– А что препятствует перейти от слов к делу? – не совсем учтиво перебила его принцесса, приятно ощутив пониже ребра самый надежный аргумент в пользу действия – десинторную кобуру, на дне которой еще совсем недавно лежало погибельное кольцо. – Этот ваш бог‑лунатик, повелитель тьмы?
– Он – не бог, – раздалось ответ. – Только местное божество. Живой идол, летучее порождение лунного света. А что до тьмы, то ею нельзя повелевать, ибо ее не существует.
Принцесса даже затрясла головой, словно приводя в порядок то, что никак не укладывалось в мозгу.
– Прости меня, – проговорила она осторожно, чтобы не брякнуть что‑нибудь на счет старческого маразма. – А где же, в таком случае, я натыкалась тут на всякие углы, как не в темноте?
Глаза в щелочках полуприкрытых век на обезьяньем личике засияли еще ярче.
– Там просто не было света. Как здесь вот нет… – Дырочки ноздрей к него на пожухлом личике зашевелились, как у кролика. – Ну, к примеру, дыма. Но дым есть, а бездымья – нет. Не существует. Как и тьмы. Напридумывали лишних слов… Темнота – это тоже свет, только равный нулю. Непонятно?.. Тогда просто запомни: темноты нет, как нет холода, нет зла. Нет даже смерти, а есть только жизнь, вот она, существующая, тянется, тянется, тянется… а в какой‑то следующий миг она уже в прошлом.
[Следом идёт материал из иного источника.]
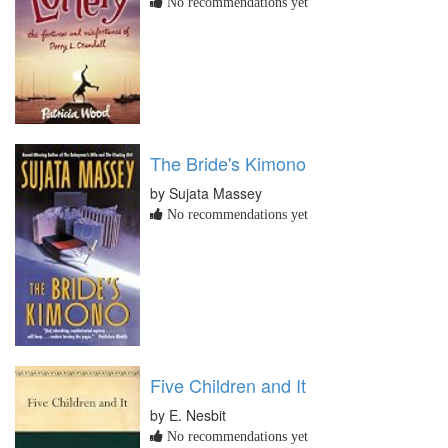
No recommendations yet
The Bride's Kimono
by Sujata Massey
No recommendations yet
Five Children and It
by E. Nesbit
No recommendations yet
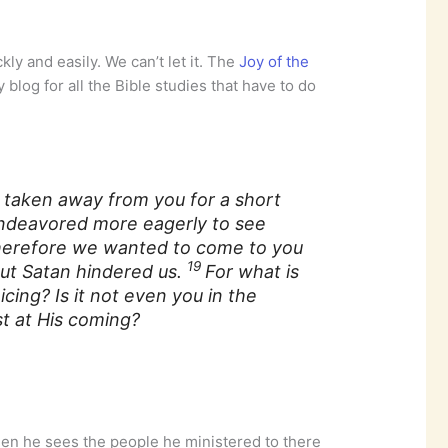
kly and easily. We can’t let it. The
Joy of the
 blog for all the Bible studies that have to do
 taken away from you for a short
 endeavored more eagerly to see
erefore we wanted to come to you
19
ut Satan hindered us.
For what
is
oicing?
Is it
not even you in the
t at His coming?
when he sees the people he ministered to there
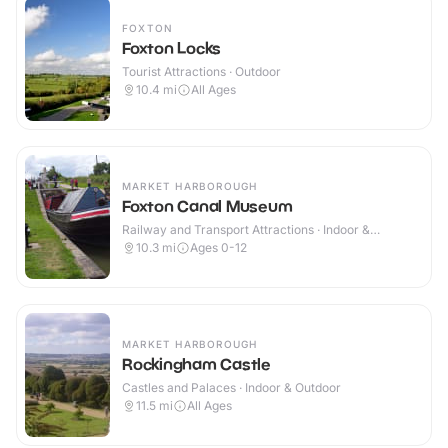
FOXTON
Foxton Locks
Tourist Attractions · Outdoor
10.4
mi
All Ages
MARKET HARBOROUGH
Foxton Canal Museum
Railway and Transport Attractions · Indoor &
Outdoor
10.3
mi
Ages 0-12
MARKET HARBOROUGH
Rockingham Castle
Castles and Palaces · Indoor & Outdoor
11.5
mi
All Ages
И все.
Ты слушай его, слушай, он уже сделал тебе королевский подарок: научил легко умирать.
– Но ведь в таком случае и жизнь – только слово, ее ведь руками не потрогаешь!
– Мудрое дитя, почему мы с тобой так поздно встретились?.. Жизнь – это… это слово, действительно всего лишь придуманное слово, но она овеществляется в каждый миг своего течения… – Он бормотал едва слышно, захлебываясь торопливыми словами, словно боялся не успеть выговориться. – Вот ты шла сюда: существовали твои юные ноги, которые ступали по камню, который согревался от касания твоих санда… лий…
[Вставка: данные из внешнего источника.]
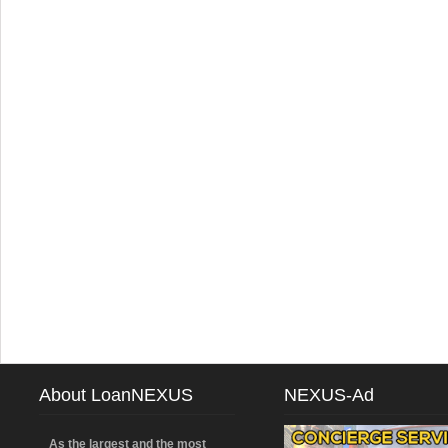
About LoanNEXUS
NEXUS-Ad
As the largest and the most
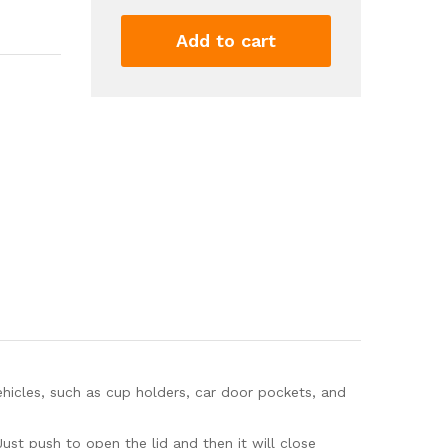
2
Pack
Add to cart
with
30
Trash
Bags
-
Mini
Essential
Car
Accessories
for
Interior,
Leakproof
Car
Garbage
Can,
Multipurpose
hicles, such as cup holders, car door pockets, and
Car
Organizers...
ust push to open the lid and then it will close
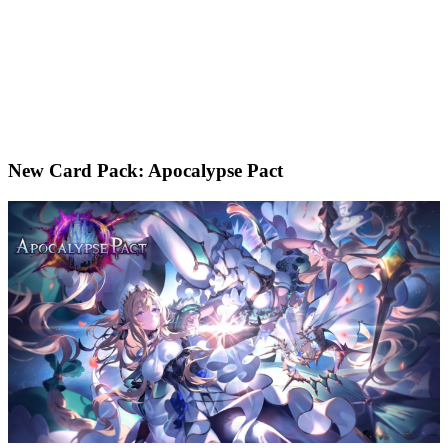
New Card Pack: Apocalypse Pact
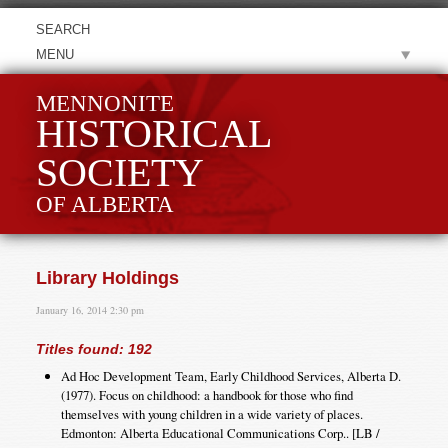
MENU
MENNONITE
HISTORICAL
SOCIETY
OF ALBERTA
Library Holdings
January 16, 2014 2:30 pm
Titles found: 192
Ad Hoc Development Team, Early Childhood Services, Alberta D.
(1977). Focus on childhood: a handbook for those who find
themselves with young children in a wide variety of places.
Edmonton: Alberta Educational Communications Corp.. [LB /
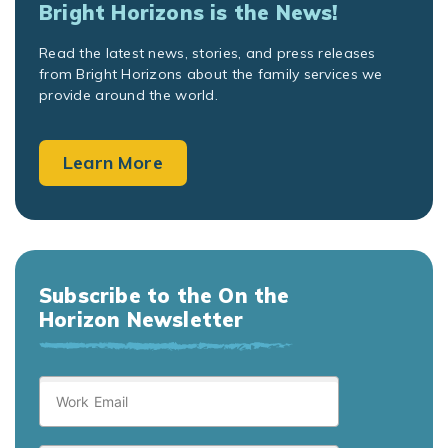
Bright Horizons is the News!
Read the latest news, stories, and press releases
from Bright Horizons about the family services we
provide around the world.
Learn More
Subscribe to the On the
Horizon Newsletter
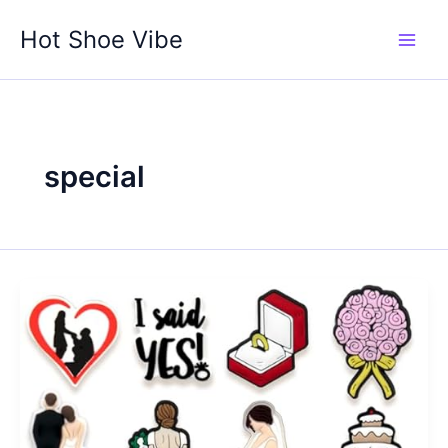
Skip
Hot Shoe Vibe
to
content
special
Голос вдруг точно надломился и смолк. Закрылись глаза. Может быть, лучше уйти потихоньку, оставить его в покое?
Как ты не понимаешь – для него последним счастьем осталось не узнавать что‑то новое, а передавать тебе все самое важное, накопленное за бесчисленные годы.
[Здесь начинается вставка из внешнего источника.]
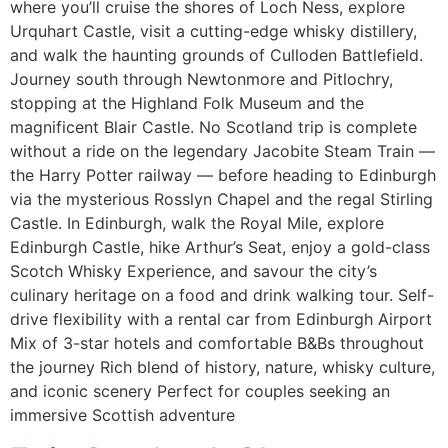
where you’ll cruise the shores of Loch Ness, explore
Urquhart Castle, visit a cutting-edge whisky distillery,
and walk the haunting grounds of Culloden Battlefield.
Journey south through Newtonmore and Pitlochry,
stopping at the Highland Folk Museum and the
magnificent Blair Castle. No Scotland trip is complete
without a ride on the legendary Jacobite Steam Train —
the Harry Potter railway — before heading to Edinburgh
via the mysterious Rosslyn Chapel and the regal Stirling
Castle. In Edinburgh, walk the Royal Mile, explore
Edinburgh Castle, hike Arthur’s Seat, enjoy a gold-class
Scotch Whisky Experience, and savour the city’s
culinary heritage on a food and drink walking tour. Self-
drive flexibility with a rental car from Edinburgh Airport
Mix of 3-star hotels and comfortable B&Bs throughout
the journey Rich blend of history, nature, whisky culture,
and iconic scenery Perfect for couples seeking an
immersive Scottish adventure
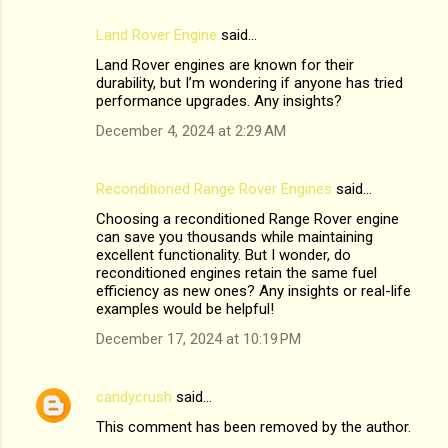
Land Rover Engine
said…
Land Rover engines are known for their
durability, but I’m wondering if anyone has tried
performance upgrades. Any insights?
December 4, 2024 at 2:29 AM
Reconditioned Range Rover Engines
said…
Choosing a reconditioned Range Rover engine
can save you thousands while maintaining
excellent functionality. But I wonder, do
reconditioned engines retain the same fuel
efficiency as new ones? Any insights or real-life
examples would be helpful!
December 17, 2024 at 10:19 PM
candycrush
said…
This comment has been removed by the author.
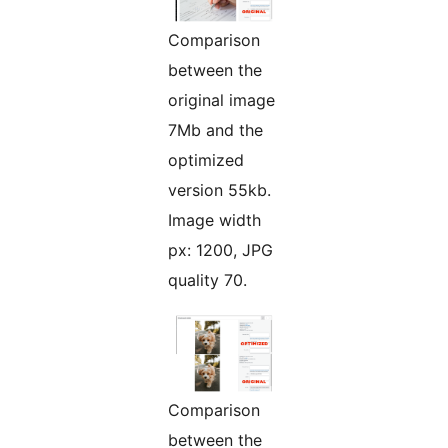
Comparison
between the
original image
7Mb and the
optimized
version 55kb.
Image width
px: 1200, JPG
quality 70.
Comparison
between the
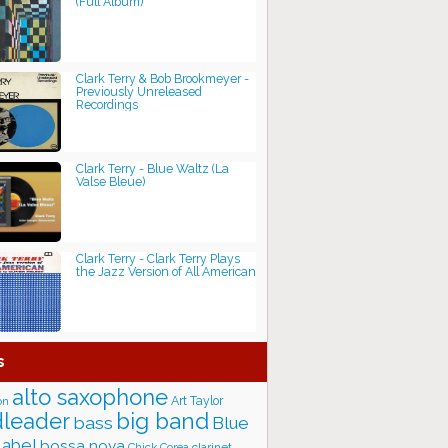
(Full Album)
Clark Terry & Bob Brookmeyer -
Previously Unreleased
Recordings
Clark Terry - Blue Waltz (La
Valse Bleue)
Clark Terry - Clark Terry Plays
the Jazz Version of All American
s
alto saxophone
Art Taylor
on
big band
leader
bass
Blue
label
bossa nova
Chick Corea
clarinet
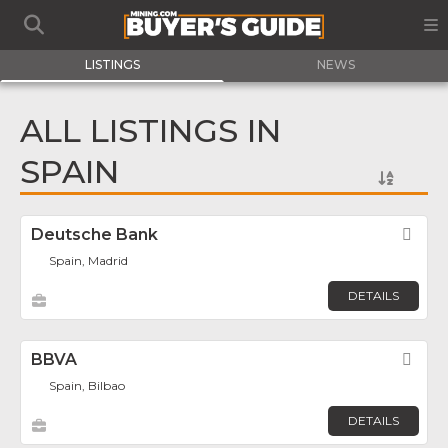
LISTINGS
NEWS
ALL LISTINGS IN
SPAIN
Deutsche Bank
Fav
Spain, Madrid
DETAILS
BBVA
Fav
Spain, Bilbao
DETAILS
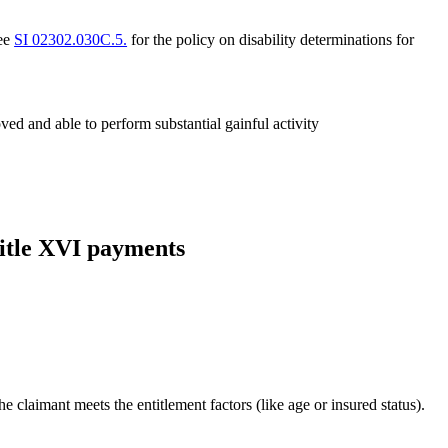
see
SI 02302.030C.5.
for the policy on disability determinations for
ved and able to perform substantial gainful activity
 Title XVI payments
e claimant meets the entitlement factors (like age or insured status).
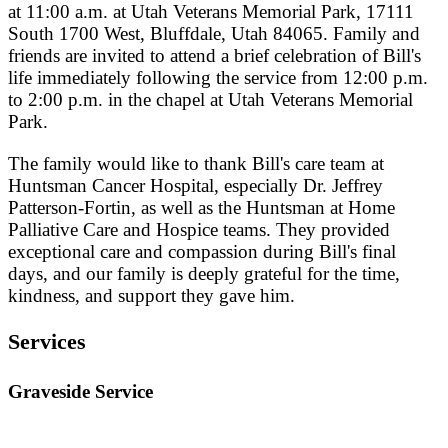
at 11:00 a.m. at Utah Veterans Memorial Park, 17111
South 1700 West, Bluffdale, Utah 84065. Family and
friends are invited to attend a brief celebration of Bill's
life immediately following the service from 12:00 p.m.
to 2:00 p.m. in the chapel at Utah Veterans Memorial
Park.
The family would like to thank Bill's care team at
Huntsman Cancer Hospital, especially Dr. Jeffrey
Patterson-Fortin, as well as the Huntsman at Home
Palliative Care and Hospice teams. They provided
exceptional care and compassion during Bill's final
days, and our family is deeply grateful for the time,
kindness, and support they gave him.
Services
Graveside Service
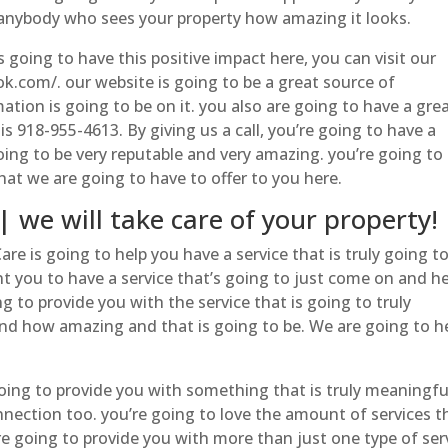
 anybody who sees your property how amazing it looks.
is going to have this positive impact here, you can visit our
k.com/. our website is going to be a great source of
ion is going to be on it. you also are going to have a gre
is 918-955-4613. By giving us a call, you’re going to have a
ing to be very reputable and very amazing. you’re going to
hat we are going to have to offer to you here.
we will take care of your property!
re is going to help you have a service that is truly going t
t you to have a service that’s going to just come on and h
g to provide you with the service that is going to truly
nd how amazing and that is going to be. We are going to h
oing to provide you with something that is truly meaningfu
nnection too. you’re going to love the amount of services t
’re going to provide you with more than just one type of ser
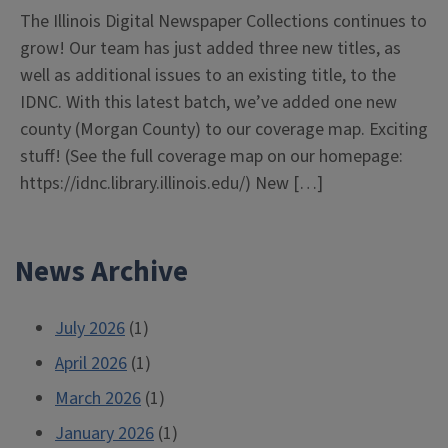
The Illinois Digital Newspaper Collections continues to
grow! Our team has just added three new titles, as
well as additional issues to an existing title, to the
IDNC. With this latest batch, we’ve added one new
county (Morgan County) to our coverage map. Exciting
stuff! (See the full coverage map on our homepage:
https://idnc.library.illinois.edu/) New […]
News Archive
July 2026
(1)
April 2026
(1)
March 2026
(1)
January 2026
(1)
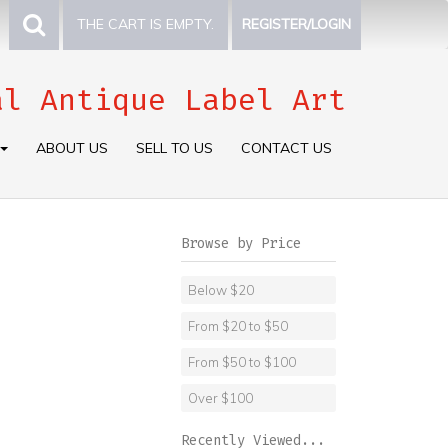
THE CART IS EMPTY.
REGISTER/LOGIN
al Antique Label Art
ABOUT US
SELL TO US
CONTACT US
Browse by Price
Below $20
From $20 to $50
From $50 to $100
Over $100
Recently Viewed...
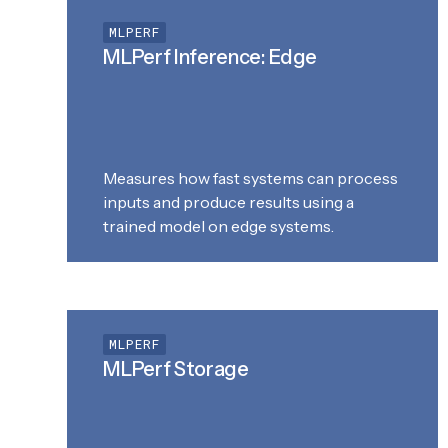
MLPERF
MLPerf Inference: Edge
Measures how fast systems can process
inputs and produce results using a
trained model on edge systems.
MLPERF
MLPerf Storage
Мне? Это за какие такие прегрешения? Последние минуты – и дарить их совершенно постороннему человеку, которому вся эта старческая мудрость нужна, как…
Не торопись. Поймешь.
Одинец глубоко вздохнул, набирая сил для окончания своего монолога, и девушке показалось, что зашевелилась укрывающие его листья, словно он хотел выпростать руку, чтобы удержать ее подле себя.
– Я здесь, я не уйду, – шепнула она. Что поделаешь – жалко ведь человека.
– Твоя жизнь… Да. Это и твоя кожа, что отражала поток тех мельчайших искорок, который называется светом; боль от удара об острый… несомненно существующий… угол – это и всплеснувшаяся в твоих сосудах кровь, и крошечные молнии, пробегающие по нервам; даже твоя мысль о том, что ты блуждаешь в темноте…
Он захлебнулся собственным сбившимся дыханием; она обождала, пока он переводил дух, и не удержалась:
– А разве мысль существует?
– Несомненно! – выдохнул он с неожиданной силой. – Это те же крошечные, почти неуловимые молнии, которые навечно уходят за пределы наших тел…
Он снова поперхнулся, но упрямо продолжал:
– Мы открыли это еще там… на нашей прародине, – произнес он извиняющимся тоном. – Если бы у меня достало времени передать тебе хоть частицу…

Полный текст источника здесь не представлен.